AUTHOR=Mielenz Thelma J. , Kannoth Sneha , Jia Haomiao , Pullyblank Kristin , Sorensen Julie , Estabrooks Paul , Stevens Judy A. , Strogatz David
TITLE=Evaluating a Two-Level vs. Three-Level Fall Risk Screening Algorithm for Predicting Falls Among Older Adults
JOURNAL=Frontiers in Public Health
VOLUME=8
YEAR=2020
URL=https://www.frontiersin.org/journals/public-health/articles/10.3389/fpubh.2020.00373
DOI=10.3389/fpubh.2020.00373
ISSN=2296-2565
ABSTRACT=
Background and Objectives: Falls account for the highest proportion of preventable injury among older adults. Thus, the United States' Centers for Disease Control and Prevention (CDC) developed the Stopping Elderly Accidents, Deaths, and Injuries (STEADI) algorithm to screen for fall risk. We referred to our STEADI algorithm adaptation as “Quick-STEADI” and compared the predictive abilities of the three-level (low, moderate, and high risk) and two-level (at-risk and not at-risk) Quick-STEADI algorithms. We additionally assessed the qualitative implementation of the Quick-STEADI algorithm in clinical settings.

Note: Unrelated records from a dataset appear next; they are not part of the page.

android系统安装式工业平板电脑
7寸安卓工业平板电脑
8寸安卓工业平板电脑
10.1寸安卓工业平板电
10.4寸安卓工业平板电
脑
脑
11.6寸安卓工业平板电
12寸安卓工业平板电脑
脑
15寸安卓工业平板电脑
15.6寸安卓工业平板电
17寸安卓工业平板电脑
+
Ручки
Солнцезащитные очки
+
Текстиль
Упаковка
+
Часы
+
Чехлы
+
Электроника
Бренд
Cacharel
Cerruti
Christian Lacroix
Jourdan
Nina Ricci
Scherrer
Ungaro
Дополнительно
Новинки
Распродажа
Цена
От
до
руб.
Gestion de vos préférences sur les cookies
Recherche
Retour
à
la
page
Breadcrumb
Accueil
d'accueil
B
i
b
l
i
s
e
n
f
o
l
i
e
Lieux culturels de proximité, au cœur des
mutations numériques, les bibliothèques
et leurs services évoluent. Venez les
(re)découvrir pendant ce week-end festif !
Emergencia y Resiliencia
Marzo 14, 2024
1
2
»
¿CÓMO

Research Design and Methods: We followed a prospective cohort (N = 200) of adults (65+ years) in the Bassett Healthcare Network (Cooperstown, NY) for 6 months in 2019. We conducted a generalized linear mixed model, adjusting for sociodemographic variables, to determine how baseline fall risk predicted subsequent daily falls. We plotted receiver operating characteristic (ROC) curves and measured the area under the curve (AUC) to determine the predictive ability of the Quick-STEADI algorithm. We identified a participant sample (N = 8) to gauge the experience of the screening process and a screener sample (N = 3) to evaluate the screening implementation.

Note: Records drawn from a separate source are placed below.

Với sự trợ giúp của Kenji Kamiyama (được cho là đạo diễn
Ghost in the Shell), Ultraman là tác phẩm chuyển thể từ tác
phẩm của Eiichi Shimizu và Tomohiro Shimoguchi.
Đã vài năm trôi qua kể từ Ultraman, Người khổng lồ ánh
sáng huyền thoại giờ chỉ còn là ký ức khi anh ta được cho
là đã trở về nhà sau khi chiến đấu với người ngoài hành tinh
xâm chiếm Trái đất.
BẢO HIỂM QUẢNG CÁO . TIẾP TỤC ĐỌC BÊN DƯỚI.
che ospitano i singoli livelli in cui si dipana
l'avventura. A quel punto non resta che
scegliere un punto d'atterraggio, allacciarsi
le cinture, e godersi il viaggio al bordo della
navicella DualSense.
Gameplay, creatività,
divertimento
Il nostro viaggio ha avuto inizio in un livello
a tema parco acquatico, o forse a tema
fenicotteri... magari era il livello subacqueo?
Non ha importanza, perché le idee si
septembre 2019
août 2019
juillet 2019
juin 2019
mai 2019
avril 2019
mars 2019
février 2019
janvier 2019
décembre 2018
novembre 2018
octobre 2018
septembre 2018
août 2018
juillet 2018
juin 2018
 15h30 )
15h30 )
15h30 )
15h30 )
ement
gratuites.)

Results: For the three-level Quick-STEADI algorithm, participants at low and moderate risk for falls had a reduced likelihood of daily falls compared to those at high risk (−1.09, p = 0.04; −0.99, p = 0.04). For the two-level Quick-STEADI algorithm, participants not at risk for falls were not associated with a reduced likelihood of daily falls compared to those at risk (−0.89, p = 0.13). The discriminatory ability of the three-level and two-level Quick-STEADI algorithm demonstrated similar predictability of daily falls, based on AUC (0.653; 0.6570). Furthermore, participants and screeners found the Quick-STEADI algorithm to be efficient and viable.

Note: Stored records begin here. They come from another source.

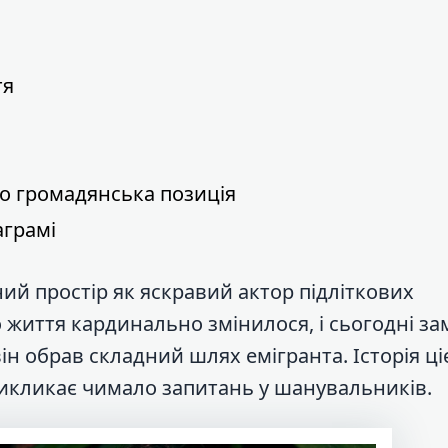
тя
го громадянська позиція
аграмі
ий простір як яскравий актор підліткових
 життя кардинально змінилося, і сьогодні за
н обрав складний шлях емігранта. Історія ціє
викликає чимало запитань у шанувальників.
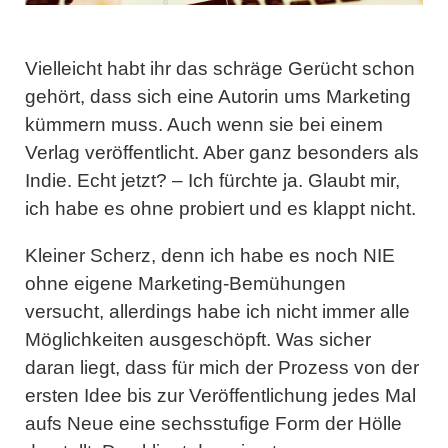
Vielleicht habt ihr das schräge Gerücht schon
gehört, dass sich eine Autorin ums Marketing
kümmern muss. Auch wenn sie bei einem
Verlag veröffentlicht. Aber ganz besonders als
Indie. Echt jetzt? – Ich fürchte ja. Glaubt mir,
ich habe es ohne probiert und es klappt nicht.
Kleiner Scherz, denn ich habe es noch NIE
ohne eigene Marketing-Bemühungen
versucht, allerdings habe ich nicht immer alle
Möglichkeiten ausgeschöpft. Was sicher
daran liegt, dass für mich der Prozess von der
ersten Idee bis zur Veröffentlichung jedes Mal
aufs Neue eine sechsstufige Form der Hölle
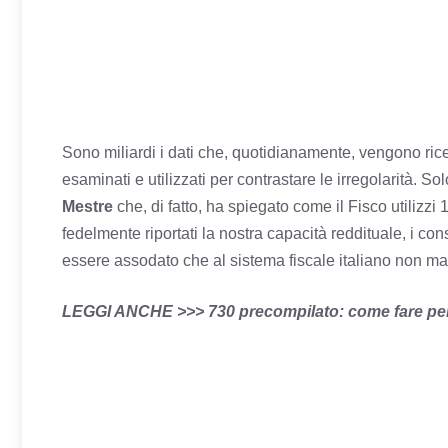
Sono miliardi i dati che, quotidianamente, vengono ricevu
esaminati e utilizzati per contrastare le irregolarità. S
Mestre
che, di fatto, ha spiegato come il Fisco utilizzi
fedelmente riportati la nostra capacità reddituale, i co
essere assodato che al sistema fiscale italiano non man
LEGGI ANCHE >>> 730 precompilato: come fare per a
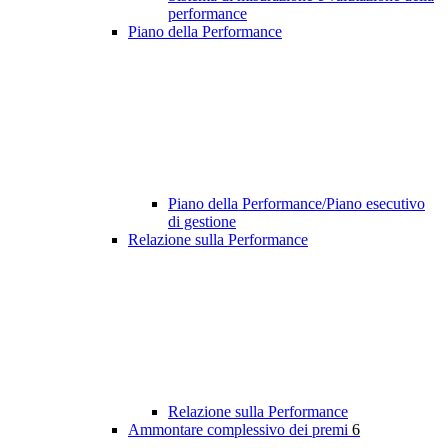
performance
Piano della Performance
Piano della Performance/Piano esecutivo
di gestione
Relazione sulla Performance
Relazione sulla Performance
Ammontare complessivo dei premi
6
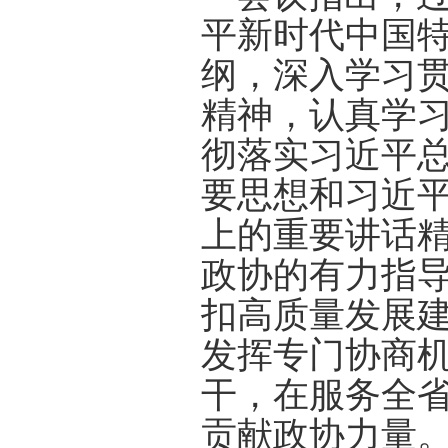
平新时代中国
纲，深入学习
精神，认真学
彻落实习近平
要思想和习近
上的重要讲话
政协的有力指导
扣高质量发展
发挥专门协商
干，在服务全
贡献政协力量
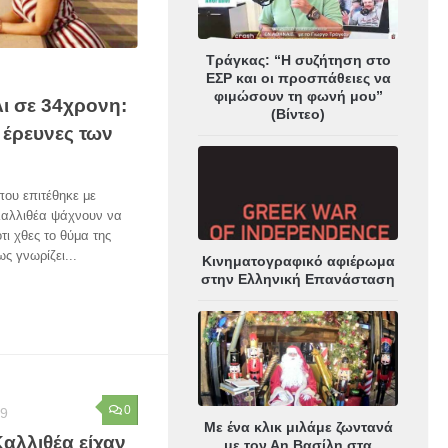
Τράγκας: “Η συζήτηση στο
ΕΣΡ και οι προσπάθειες να
φιμώσουν τη φωνή μου”
λι σε 34χρονη:
(Βίντεο)
 έρευνες των
που επιτέθηκε με
 Καλλιθέα ψάχνουν να
τι χθες το θύμα της
ς γνωρίζει...
Κινηματογραφικό αφιέρωμα
στην Ελληνική Επανάσταση
0
19
Με ένα κλικ μιλάμε ζωντανά
Καλλιθέα είχαν
με τον Αη Βασίλη στα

Discussion and Implications: The Quick-STEADI is a suitable, alternative fall risk screening algorithm. Qualitative assessments of the Quick-STEADI algorithm demonstrated feasibility in integrating a falls screening program in a clinical setting. Future research should address the validation and the implementation of the Quick-STEADI algorithm in community health settings to determine if falls screening and prevention can be streamlined in these settings. This may increase engagement in fall prevention programs and decrease overall fall risk among older adults.